↓↓↓
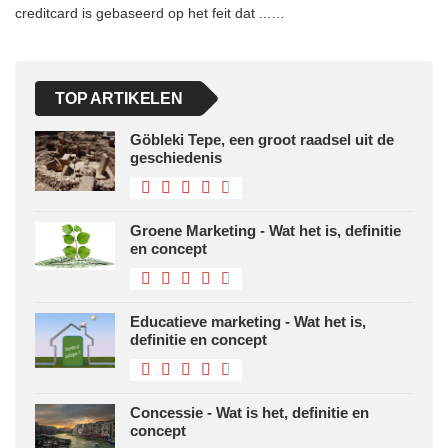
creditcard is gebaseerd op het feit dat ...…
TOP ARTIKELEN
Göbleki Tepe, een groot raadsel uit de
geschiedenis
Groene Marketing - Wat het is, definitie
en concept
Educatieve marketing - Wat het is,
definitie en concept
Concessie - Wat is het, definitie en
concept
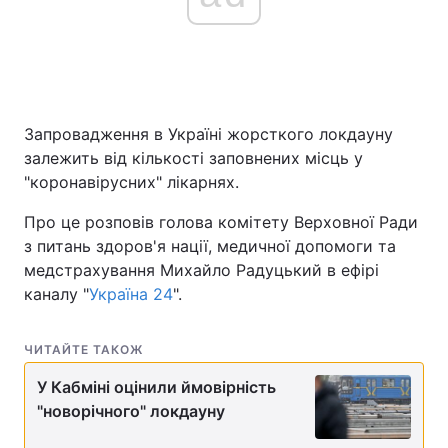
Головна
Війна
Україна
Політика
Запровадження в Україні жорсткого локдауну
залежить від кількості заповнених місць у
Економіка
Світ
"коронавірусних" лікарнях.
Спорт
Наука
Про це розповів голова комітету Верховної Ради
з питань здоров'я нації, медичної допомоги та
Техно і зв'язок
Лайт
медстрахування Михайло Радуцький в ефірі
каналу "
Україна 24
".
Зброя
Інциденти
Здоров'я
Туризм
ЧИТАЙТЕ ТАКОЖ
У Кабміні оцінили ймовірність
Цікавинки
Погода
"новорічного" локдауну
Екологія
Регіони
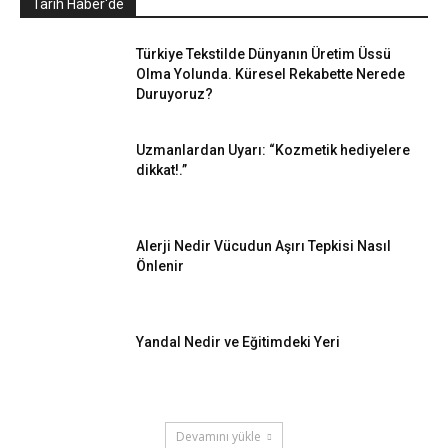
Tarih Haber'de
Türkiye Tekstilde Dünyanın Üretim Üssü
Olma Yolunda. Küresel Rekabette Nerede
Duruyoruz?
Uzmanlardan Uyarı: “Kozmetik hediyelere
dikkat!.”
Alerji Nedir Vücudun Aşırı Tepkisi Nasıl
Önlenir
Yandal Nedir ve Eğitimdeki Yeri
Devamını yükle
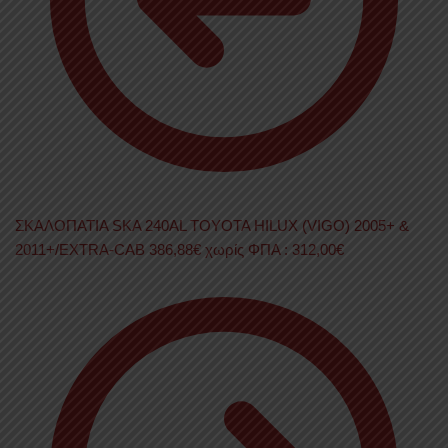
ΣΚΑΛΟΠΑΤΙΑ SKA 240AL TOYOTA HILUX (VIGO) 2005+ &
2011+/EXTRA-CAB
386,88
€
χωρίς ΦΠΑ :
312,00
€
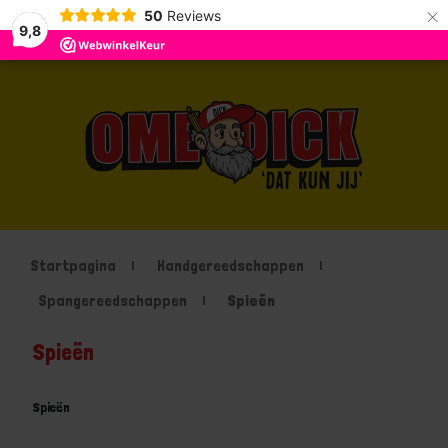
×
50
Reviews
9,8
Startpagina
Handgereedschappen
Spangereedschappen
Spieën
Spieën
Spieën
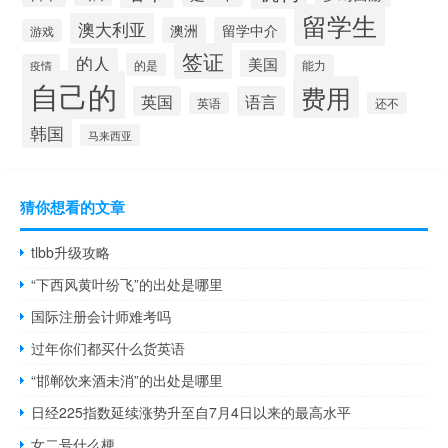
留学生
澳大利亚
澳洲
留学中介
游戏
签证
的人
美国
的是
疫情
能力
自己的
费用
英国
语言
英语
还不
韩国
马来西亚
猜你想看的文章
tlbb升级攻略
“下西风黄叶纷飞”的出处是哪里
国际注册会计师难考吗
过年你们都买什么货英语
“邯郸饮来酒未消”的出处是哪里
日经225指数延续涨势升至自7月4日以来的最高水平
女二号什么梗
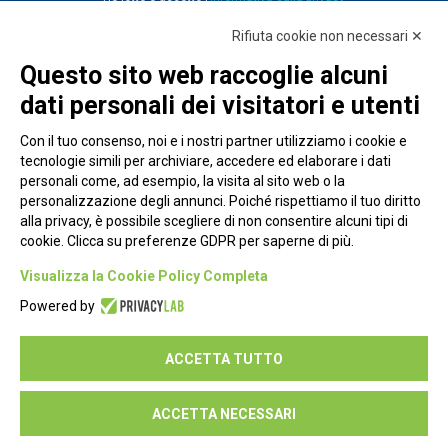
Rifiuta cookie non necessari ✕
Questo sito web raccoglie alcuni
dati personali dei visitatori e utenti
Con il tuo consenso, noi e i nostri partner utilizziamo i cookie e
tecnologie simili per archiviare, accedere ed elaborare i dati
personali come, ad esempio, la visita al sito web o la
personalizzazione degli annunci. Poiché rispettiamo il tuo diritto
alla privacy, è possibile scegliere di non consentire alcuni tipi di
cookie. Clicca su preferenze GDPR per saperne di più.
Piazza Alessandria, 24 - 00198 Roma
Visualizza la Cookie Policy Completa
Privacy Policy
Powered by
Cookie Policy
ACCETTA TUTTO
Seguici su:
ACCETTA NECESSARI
↑↑↑
Your assignment.
In the listing above, find the line with "cookie. Clicca su", then copy it and every later line exactly, through the last line, and nothing else.

Result of this exercise.
cookie. Clicca su preferenze GDPR per saperne di più.
Piazza Alessandria, 24 - 00198 Roma
Visualizza la Cookie Policy Completa
Privacy Policy
Powered by
Cookie Policy
ACCETTA TUTTO
Seguici su:
ACCETTA NECESSARI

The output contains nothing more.